RBI to regulate housing finance firms soon
RBI will soon get power to regulate housing finance companies (HFCs), which will almost certainly lead to the lenders facing stringent asset quality reviews, informed sources. However, this might lead to major repercussions for about 80 HFCs, including Indiabulls Housing Finance Ltd, Housing Development Finance Corporation and Dewan Housing Finance Corporation as they might face unprecedented scrutiny and the potential for major financial penalties and restriction on their activities if improper practices are discovered.
RBI, in late 2015, has started a similar review of bank assets amid allegations that lenders were hiding the extent of the bad debts on their books. During reviews of banks, the RBI had revealed a wide range of areas where lenders were under reporting their bad loans. It initially led to financial penalties for some lenders and eventually fed into decisions to impose tougher restrictions on their loan books while their bad debts remained high.
The housing finance companies, which are part of the broader shadow banking sector known as non-banking finance companies (NBFCs), are currently regulated by the National Housing Board, and the central bank has no direct authority over them. The other NBFCs are very loosely regulated, with various regulators including the RBI having some role but no one being fully accountable.

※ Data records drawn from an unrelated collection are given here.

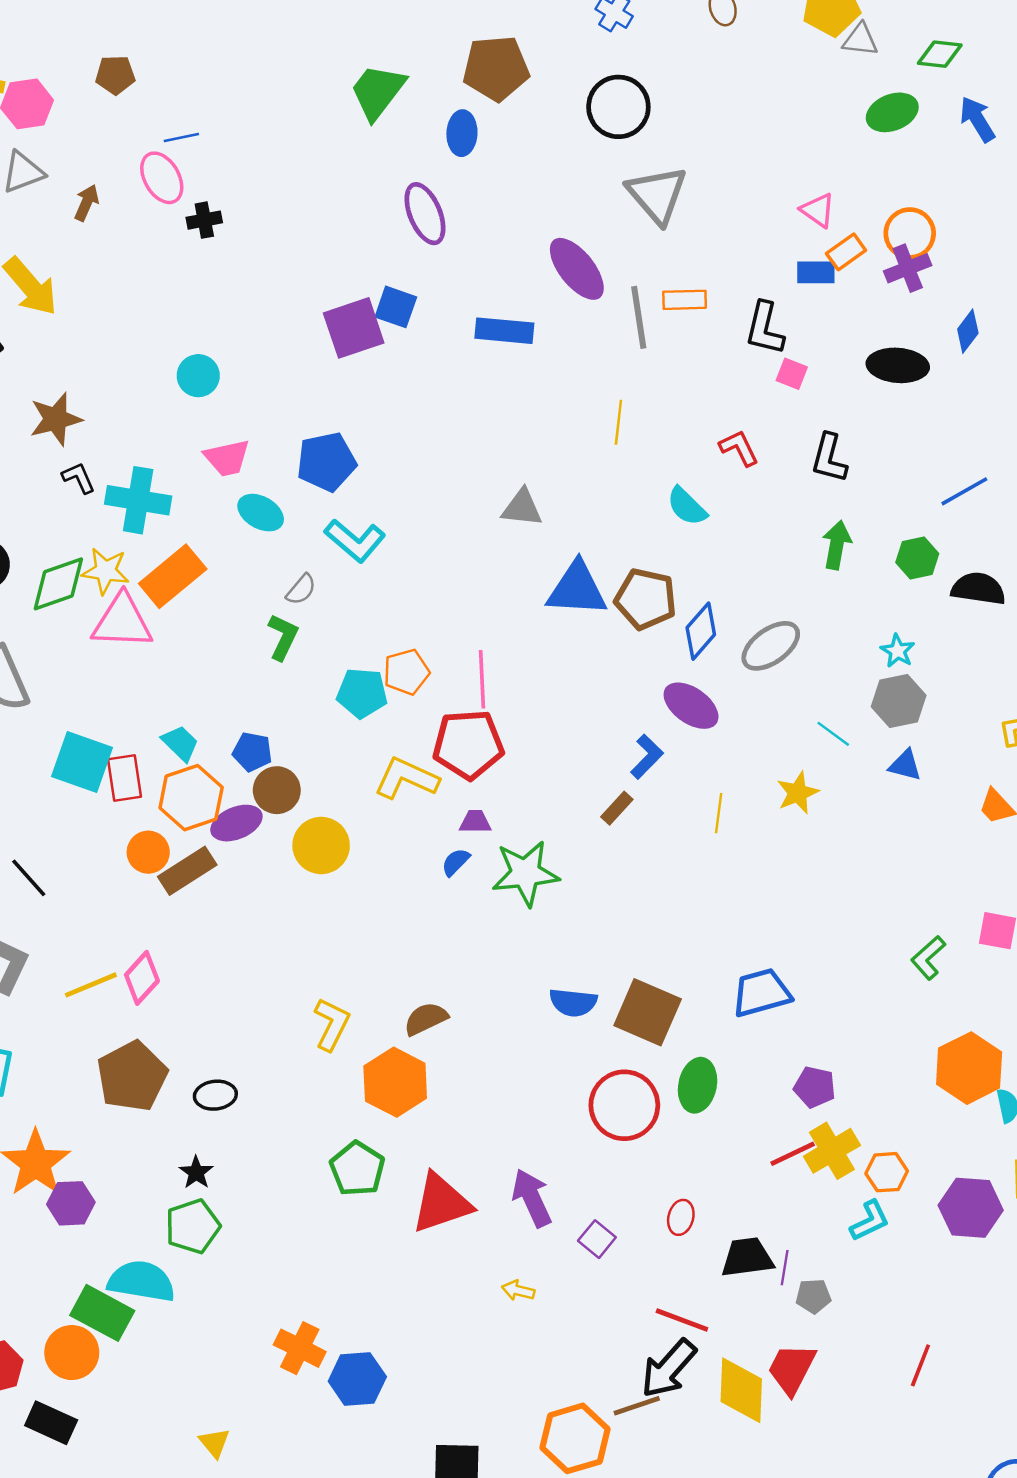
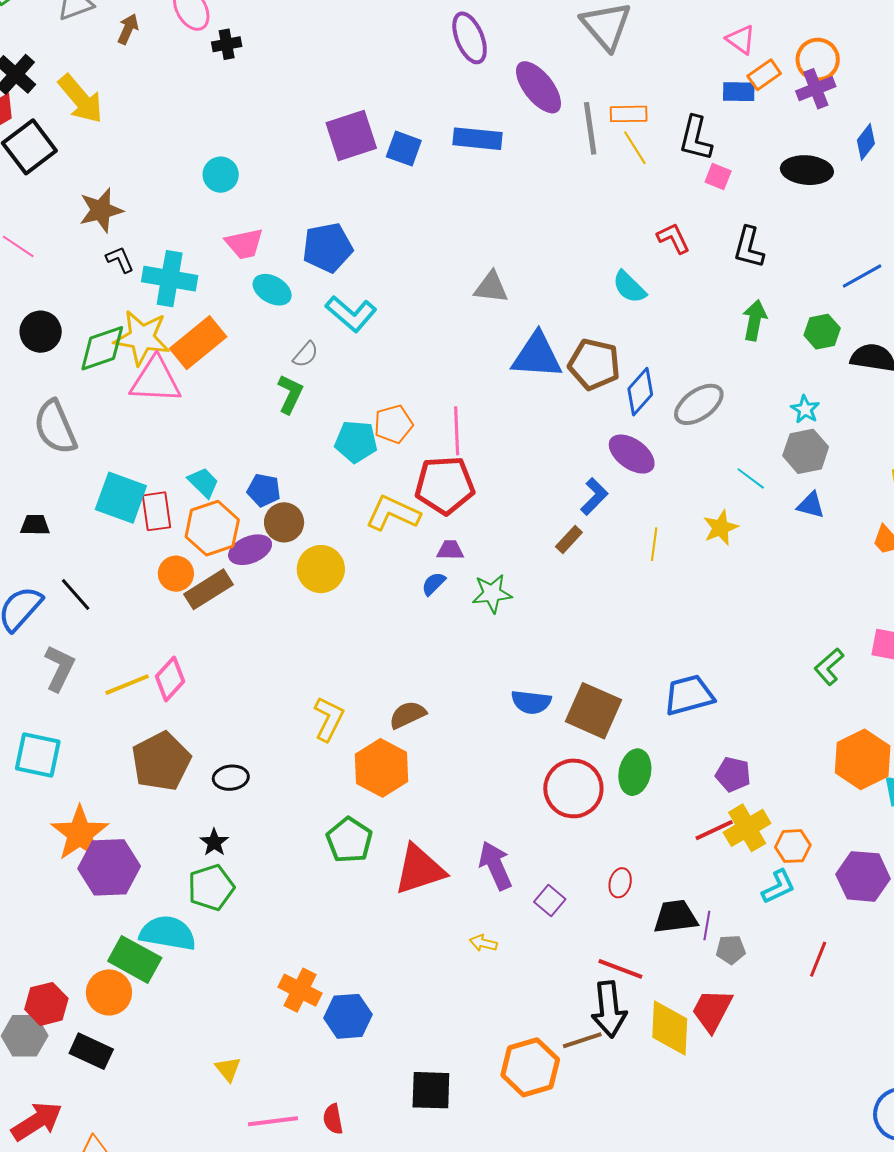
purple ellipse: (425, 214) -> (470, 38), moved
blue square: (396, 307) -> (404, 149), moved
yellow line: (618, 422) -> (635, 148), moved, turned -39
yellow star: (106, 571) -> (142, 338), size x1.4
green star: (525, 873) -> (492, 593), size x0.7
purple hexagon: (71, 1203) -> (109, 867), size x1.5
red line: (920, 1365) -> (818, 959), moved
black arrow: (669, 1368) -> (609, 1009), turned -48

The RBI’s oversight of HFCs will be a step towards the Indian authorities getting a firmer grip on the risky shadow banking sector that will help to contain any systemic problems. A series of debt defaults last year by major infrastructure financing group, Infrastructure Leasing and Financial Services (IL&FS), showed that much of the sector was highly leveraged. “There will be substantial improvement in regulation and supervision of all entities including NBFCs and HFCs once RBI has direct control over the housing finance firms,” one of the sources said.